使用 Gemini 2.5 进行图像分割

Max Woolf's discovery on Hacker News: On 18th April 2025, Max Woolf pointed out a new feature of the Gemini 2.5 series in a comment on Hacker News. For image inputs, the model can generate 2D bounding boxes and create segmentation masks.
Simon Willison's tools:
- Built a tool last year to explore Gemini's bounding box abilities.
- Created a new tool - Gemini API Image Mask Visualization - to try out the new segmentation mask feature. It's browser-based JavaScript that talks directly to the Gemini API and requires a Gemini API key.
Using the tools: Provide an image and a prompt like "Give the segmentation masks for the objects. Output a JSON list of segmentation masks where each entry contains the 2D bounding box in the key "box_2d" and the segmentation mask in key "mask"". The tool runs the prompt and displays the resulting JSON with segmentation masks as base64-encoded PNG images.

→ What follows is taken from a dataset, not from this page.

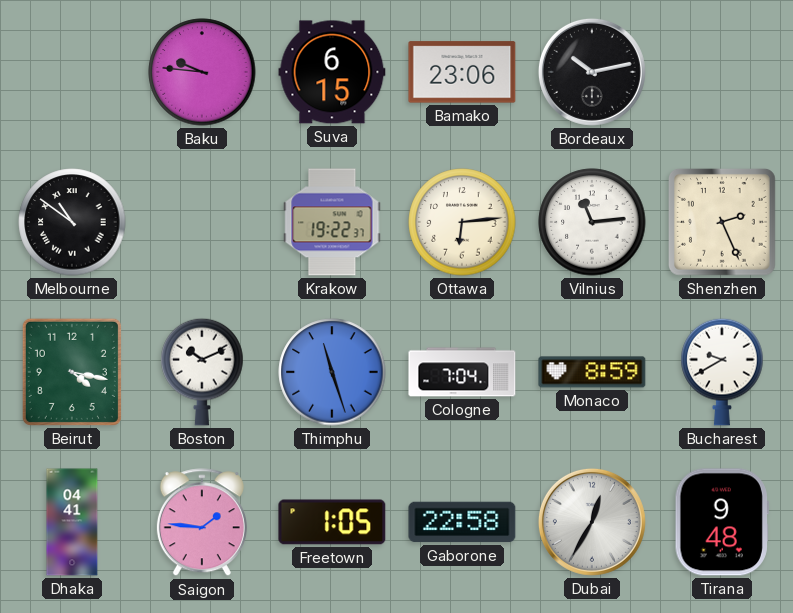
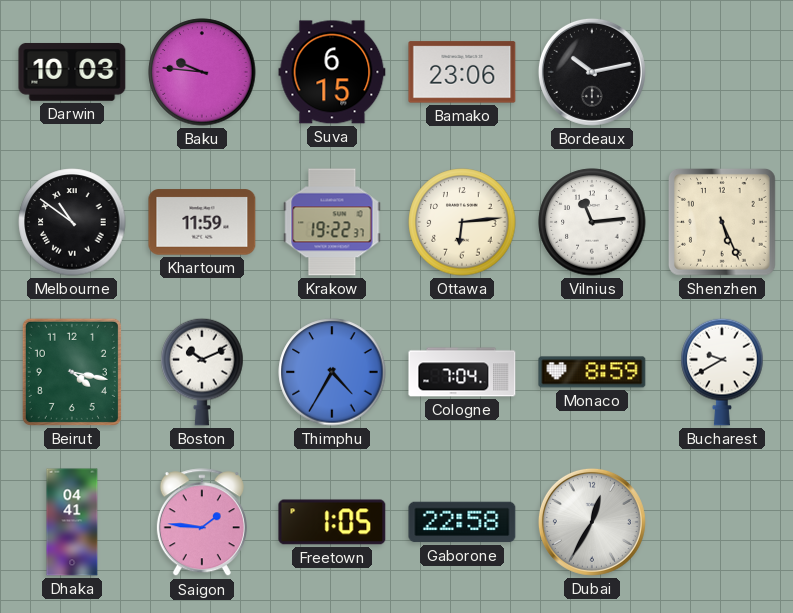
Darwin: none -> 10:03
Khartoum: none -> 11:59
Shenzhen: 2:26 -> 5:26
Thimphu: 11:27 -> 4:35
Tirana: 9:48 -> none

Code development: Vibe coded the whole thing using a combination of Claude and ChatGPT. Started with a Claude Artifacts React prototype, pasted code from the old project into Claude and hacked on it until it ran out of tokens. Transferred the incomplete result to a new Claude session and kept iterating until it got stuck in a bug loop. Switched to O3 in ChatGPT to finish it off.

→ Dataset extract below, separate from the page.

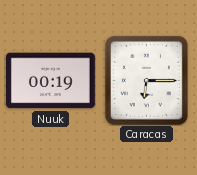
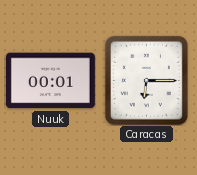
Nuuk: 00:19 -> 00:01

Pricing: Segmenting a pelican photo via the Gemini API was extremely inexpensive. Using Gemini 2.5 Pro, the call cost 0.2144 cents. With Gemini 2.5 Flash, it cost 0.099 cents. Gemini 2.5 Flash has two pricing models: input is $0.15/million tokens, and output is $0.60/million in non-thinking mode and $3.50/million in thinking mode.

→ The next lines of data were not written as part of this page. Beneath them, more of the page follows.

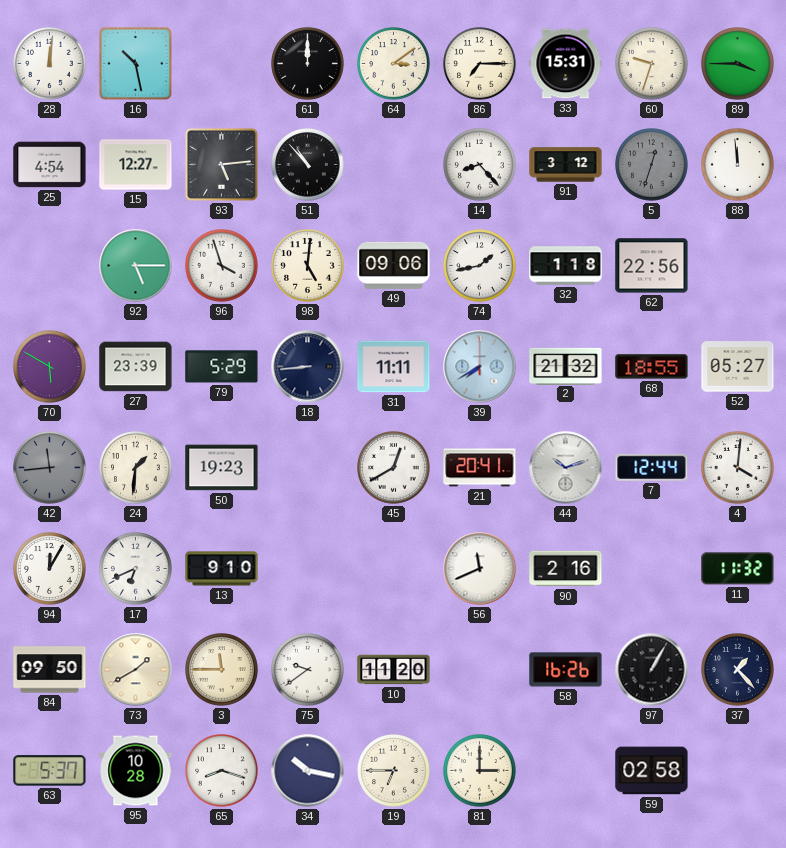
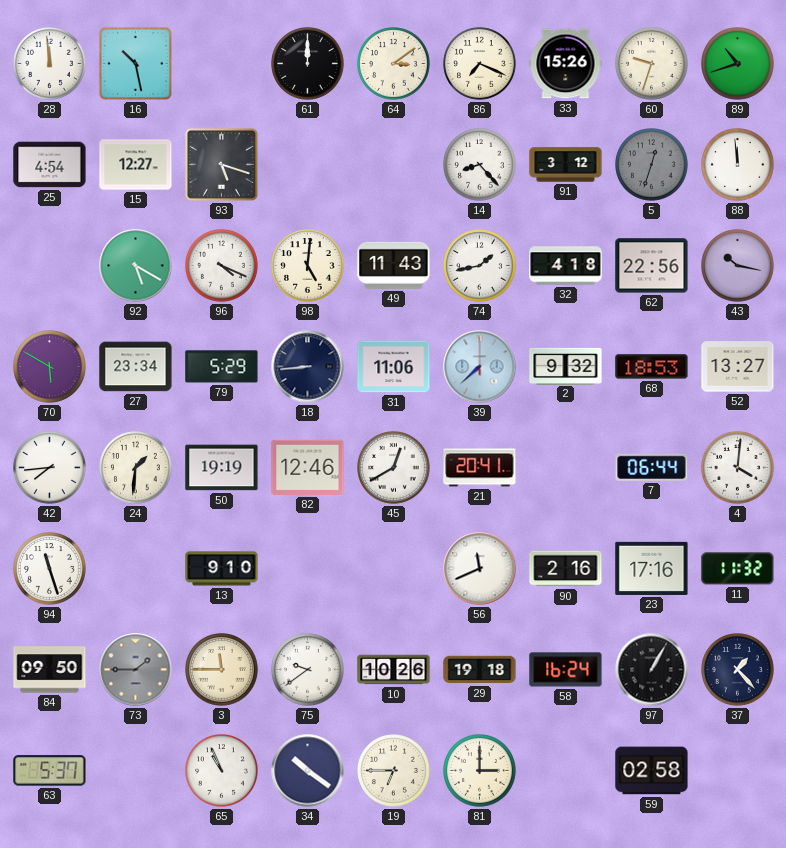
28: 12:01 -> 11:59
86: 7:15 -> 7:19
33: 15:31 -> 15:26
89: 3:45 -> 10:42
93: 5:14 -> 5:18
51: 10:53 -> none
92: 5:15 -> 5:20
96: 3:57 -> 4:19
49: 09:06 -> 11:43
32: 1:18 -> 4:18
43: none -> 10:17
27: 23:39 -> 23:34
31: 11:11 -> 11:06
39: 7:40 -> 7:38
2: 21:32 -> 9:32
68: 18:55 -> 18:53
52: 05:27 -> 13:27
42: 11:44 -> 7:44
42 dial: grey -> white
50: 19:23 -> 19:19
82: none -> 12:46
44: 10:12 -> none
7: 12:44 -> 06:44
94: 12:05 -> 11:27
17: 6:41 -> none
23: none -> 17:16
73: 1:40 -> 1:45
73 dial: cream -> grey
10: 11:20 -> 10:26
29: none -> 19:18
58: 16:26 -> 16:24
95: 10:28 -> none
65: 8:18 -> 10:56
34: 10:17 -> 10:21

Upgrading the tool: Upgraded the tool to try non-thinking mode but noticed the API library was deprecated. Pasted the code into the new o4-mini-high model in ChatGPT and it identified the changes needed to update to the new recommended JavaScript library (@google-ai/generative). The latest version has been rewritten by o4-mini for the new library, defaults to Gemini 2.5 Flash non-thinking and displays usage tokens.
Using JSON schemas: Since the LLM CLI tool supports JSON schemas, they can be used to return the exact JSON shape for a given image. For example, using Gemini 2.5 Flash to return bounding boxes and segmentation masks for all objects in an image. Vibe coded a tool for visualizing that JSON.
Coordinate system buttons: Not sure of the origin for the coordinate system when building the tool, added buttons for switching it to see which one fit. The buttons can be used to make pelican outlines flap around the page.